它将使用当前的年份和周，写这篇文章当天的long_week_num将是:

>>> 2006

我将讨论总结为两个步骤:

将原始格式转换为datetime对象。 使用datetime对象或date对象的函数来计算周数。

热身

from datetime import datetime, date, time
d = date(2005, 7, 14)
t = time(12, 30)
dt = datetime.combine(d, t)
print(dt)

第一步

要手动生成一个datetime对象，可以使用datetime.datetime(2017,5,3)或datetime.datetime.now()。

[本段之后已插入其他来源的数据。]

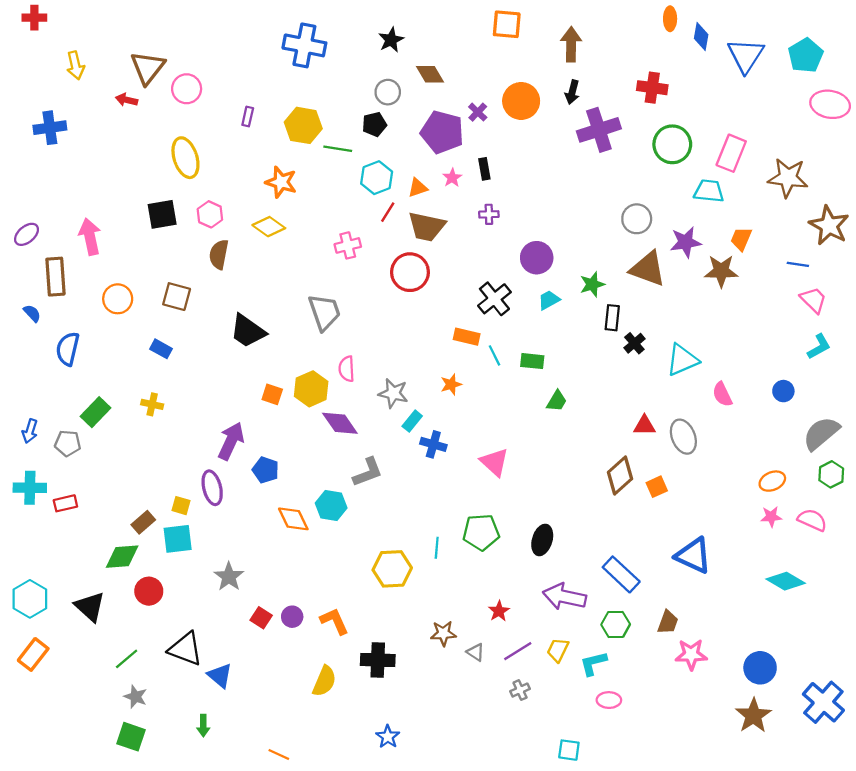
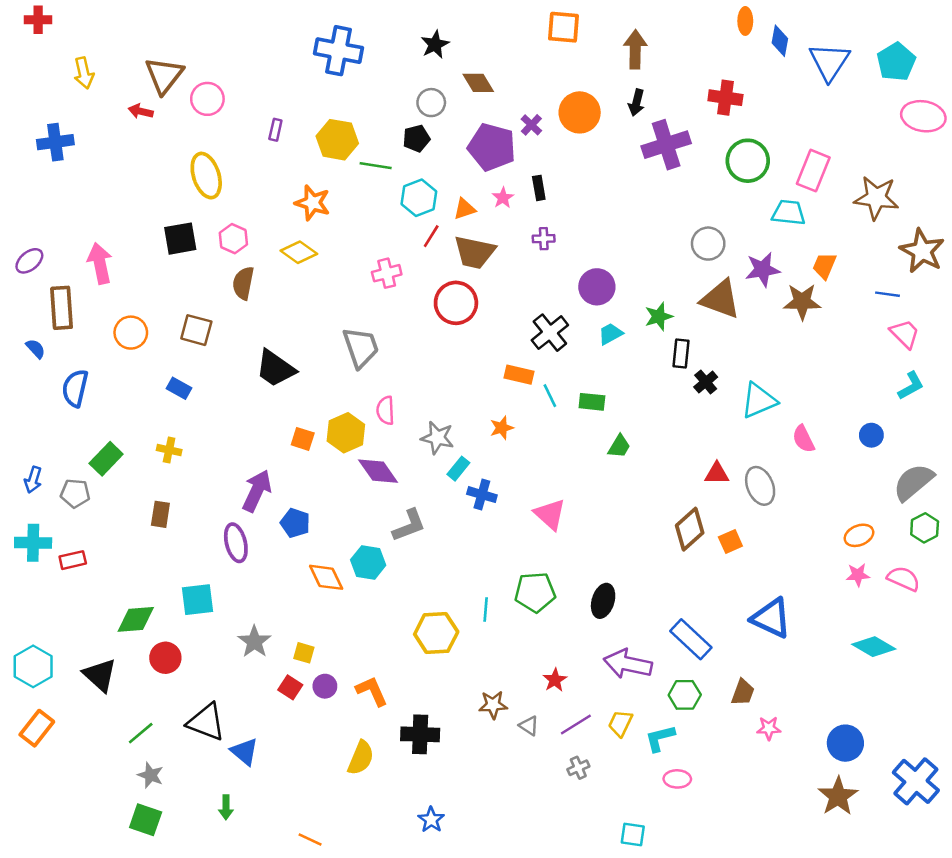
yellow square: (181, 506) -> (304, 653), moved
brown rectangle: (143, 522) -> (160, 514), moved, turned -40
pink star: (691, 654) -> (769, 728), size x0.7

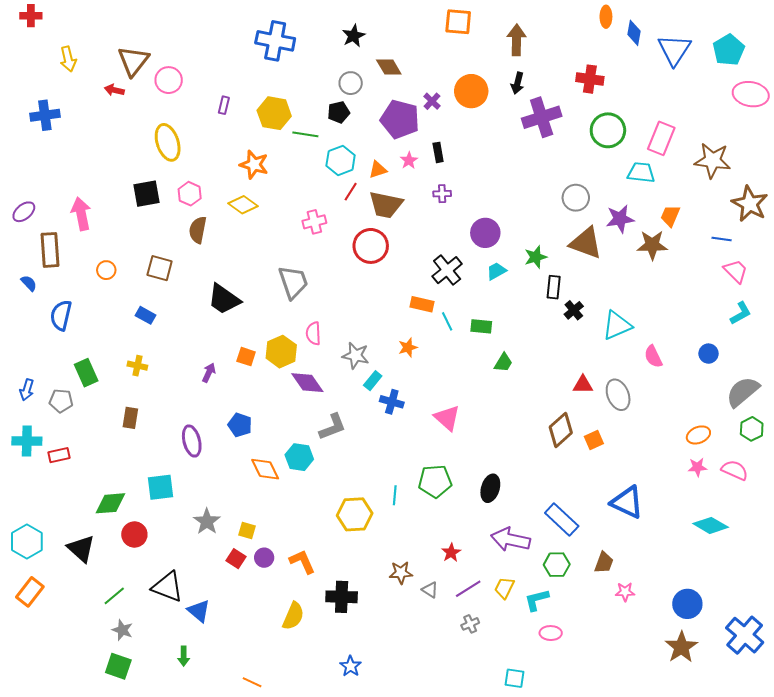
orange circle: (131, 333) -> (106, 270), size x0.7
green rectangle: (106, 459) -> (86, 373), turned -68
purple arrow: (257, 491) -> (209, 373), moved, size x0.6

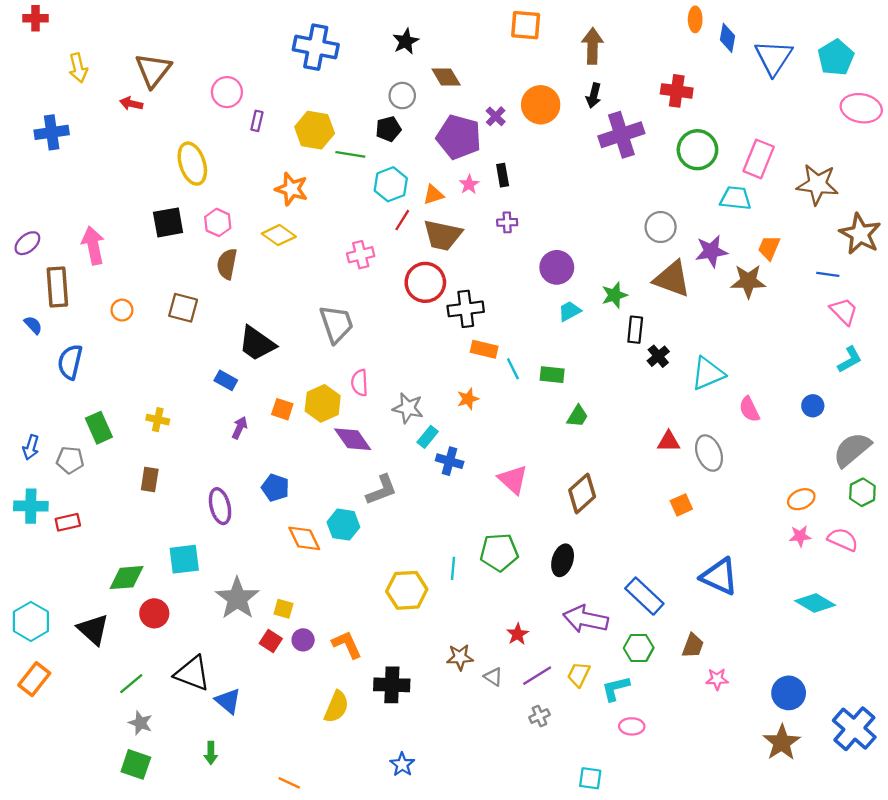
pink circle: (169, 80) -> (227, 92), moved
black cross: (447, 270) -> (466, 309), moved, turned 32
blue rectangle: (145, 315) -> (226, 380), moved
brown diamond: (561, 430) -> (582, 493), moved
gray star: (207, 521) -> (237, 598), size x1.4

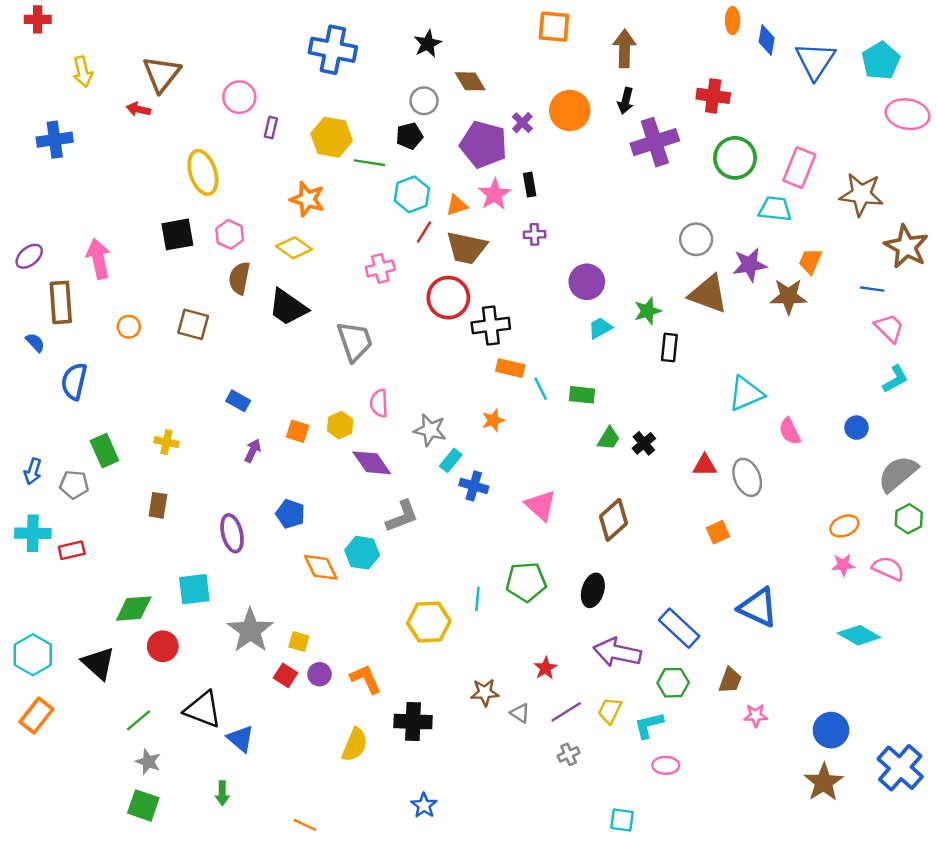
pink star: (469, 184) -> (494, 194), size x1.5
black trapezoid: (257, 343) -> (288, 307), moved
black cross: (658, 356) -> (644, 443), moved
yellow hexagon: (323, 403) -> (340, 425), size x0.7

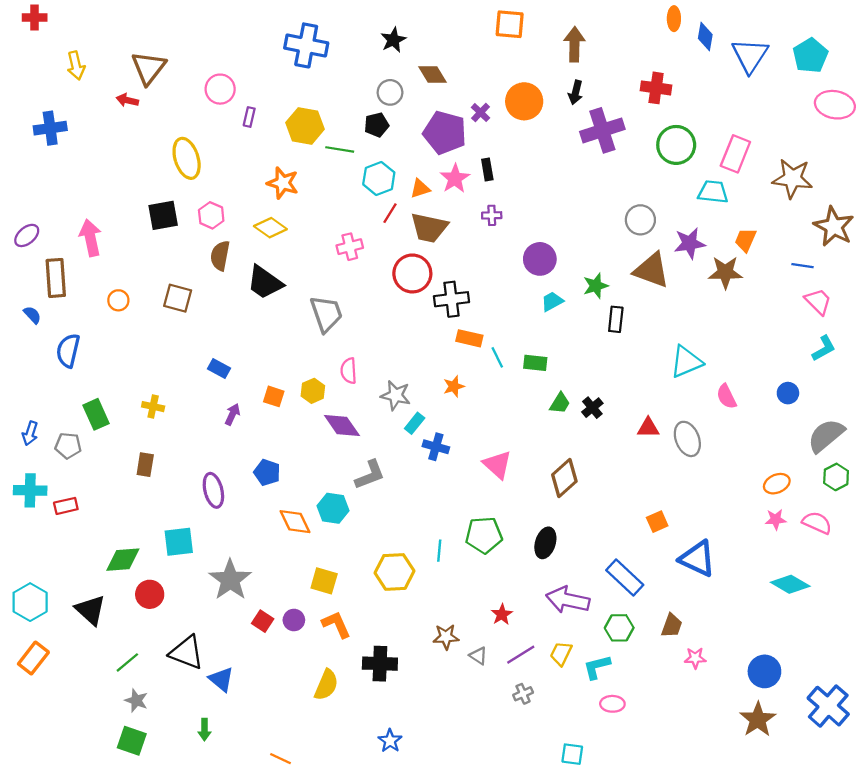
orange square: (718, 532) -> (657, 522), moved
yellow square: (299, 641) -> (324, 581), moved, size x1.4

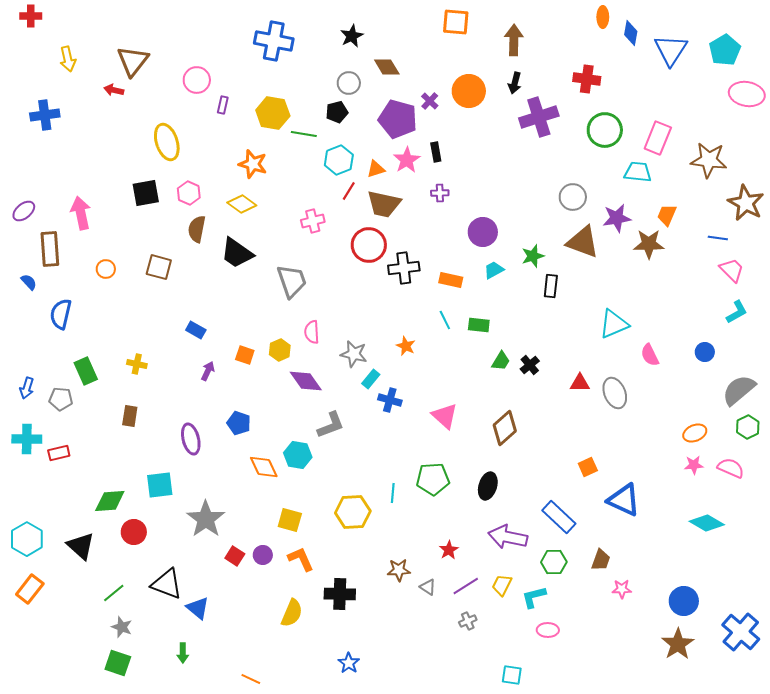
orange rectangle: (469, 338) -> (451, 280), moved
orange star: (454, 386) -> (406, 346), turned -30

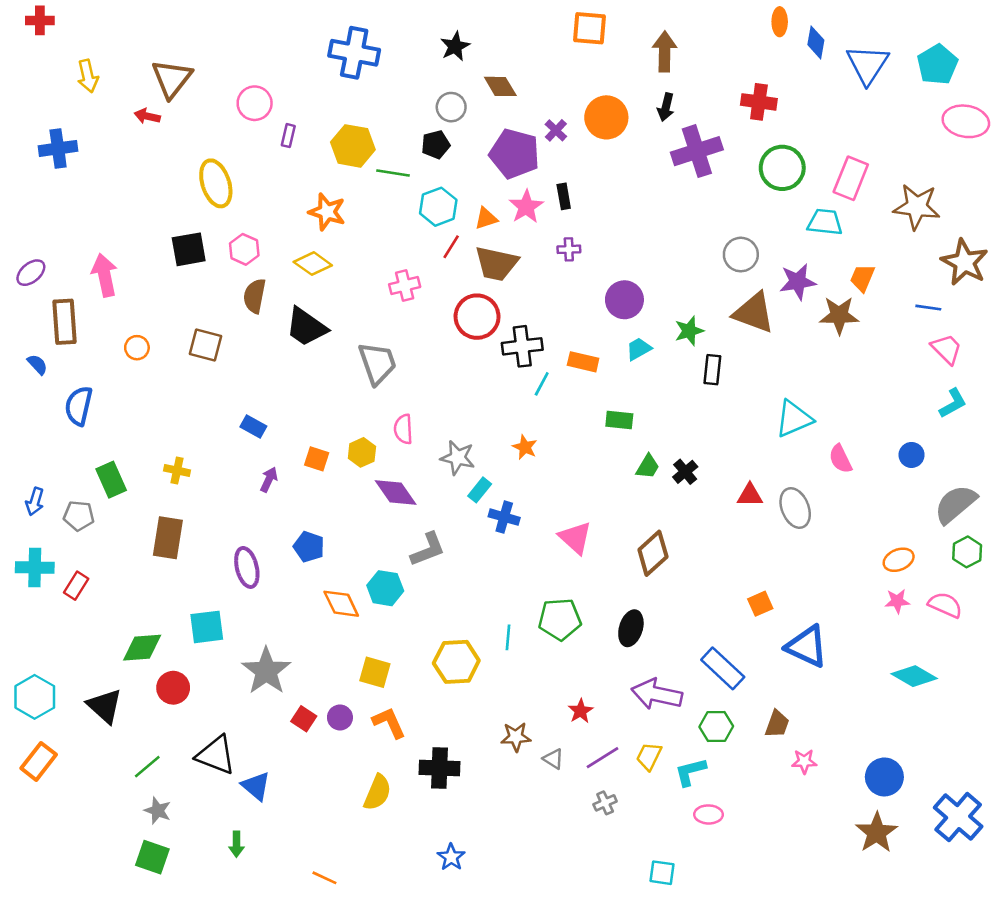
cyan line: (445, 320) -> (542, 384), moved, turned 54
brown rectangle: (130, 416) -> (168, 538), size x1.5
red rectangle: (59, 453) -> (76, 586), turned -45

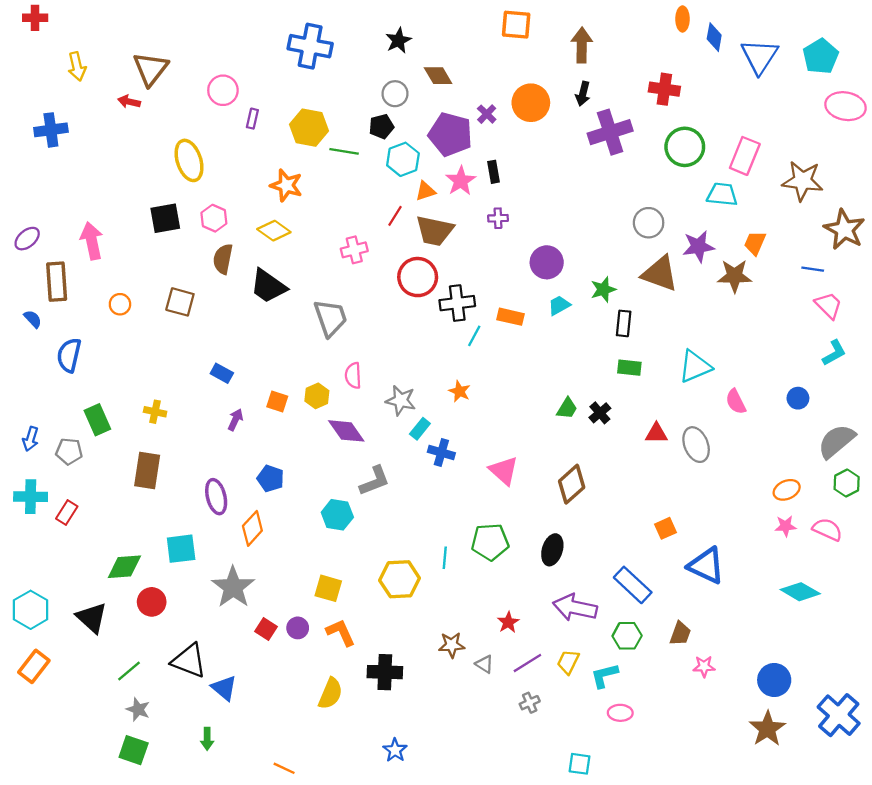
cyan hexagon: (438, 207) -> (403, 159), moved
green rectangle: (619, 420) -> (629, 368), moved
orange diamond: (341, 604) -> (252, 528), moved, turned 68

但实际上，我们通常需要解析一个现有的字符串。我们可以使用strptime函数，例如datetime.strptime('2017-5-3'，'%Y-%m-%d')，其中必须指定格式。不同格式代码的详细信息可以在官方文档中找到。

或者，更方便的方法是使用dateparse模块。例如dateparser。parse('16 Jun 2010')， dateparser.parse('12/2/12')或dateparser.parse('2017-5-3')

以上两种方法将返回一个datetime对象。

第二步

使用获得的datetime对象调用strptime(format)。例如,

python

dt = datetime.strptime('2017-01-1','%Y-%m-%d') # return a datetime object. This day is Sunday
print(dt.strftime("%W")) # '00' Monday as the 1st day of the week. All days in a new year preceding the 1st Monday are considered to be in week 0.
print(dt.strftime("%U")) # '01' Sunday as the 1st day of the week. All days in a new year preceding the 1st Sunday are considered to be in week 0.
print(dt.strftime("%V")) # '52' Monday as the 1st day of the week. Week 01 is the week containing Jan 4.

决定使用哪种格式是很棘手的。更好的方法是获取一个日期对象来调用iscalendar()。例如,

python

dt = datetime.strptime('2017-01-1','%Y-%m-%d') # return a datetime object
d = dt.date() # convert to a date object. equivalent to d = date(2017,1,1), but date.strptime() don't have the parse function
year, week, weekday = d.isocalendar() 
print(year, week, weekday) # (2016,52,7) in the ISO standard

实际上，您更有可能使用date. iscalendar()来准备周报，特别是在圣诞节-新年购物季。